Start of LISTED RECORDS

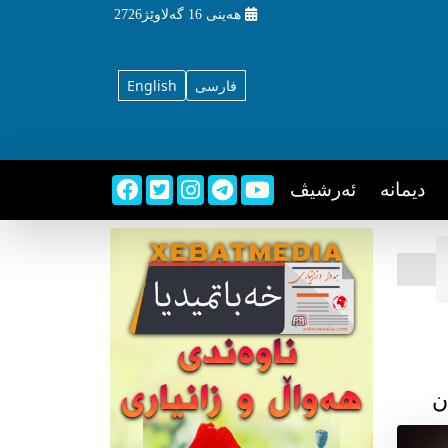
هه‌ینی
16 گه‌لاوێژ2726
فارسی
English
دیمانه
ئه‌رشیڤ
ن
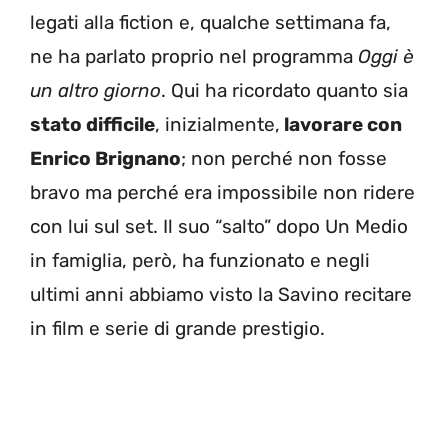
legati alla fiction e, qualche settimana fa,
ne ha parlato proprio nel programma
Oggi è
un altro giorno
. Qui ha ricordato quanto sia
stato difficile
, inizialmente,
lavorare con
Enrico Brignano
; non perché non fosse
bravo ma perché era impossibile non ridere
con lui sul set. Il suo “salto” dopo Un Medio
in famiglia, però, ha funzionato e negli
ultimi anni abbiamo visto la Savino recitare
in film e serie di grande prestigio.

End of LISTED RECORDS

PROBLEM TO WORK ON: Reproduce nothing but the lines from the line containing "16 گه‌لاوێژ2726" through the last line of the data above, exactly as written and without pictures.

RESULT FOR THIS EXERCISE:
16 گه‌لاوێژ2726
فارسی
English
دیمانه
ئه‌رشیڤ
ن
legati alla fiction e, qualche settimana fa,
ne ha parlato proprio nel programma
Oggi è
un altro giorno
. Qui ha ricordato quanto sia
stato difficile
, inizialmente,
lavorare con
Enrico Brignano
; non perché non fosse
bravo ma perché era impossibile non ridere
con lui sul set. Il suo “salto” dopo Un Medio
in famiglia, però, ha funzionato e negli
ultimi anni abbiamo visto la Savino recitare
in film e serie di grande prestigio.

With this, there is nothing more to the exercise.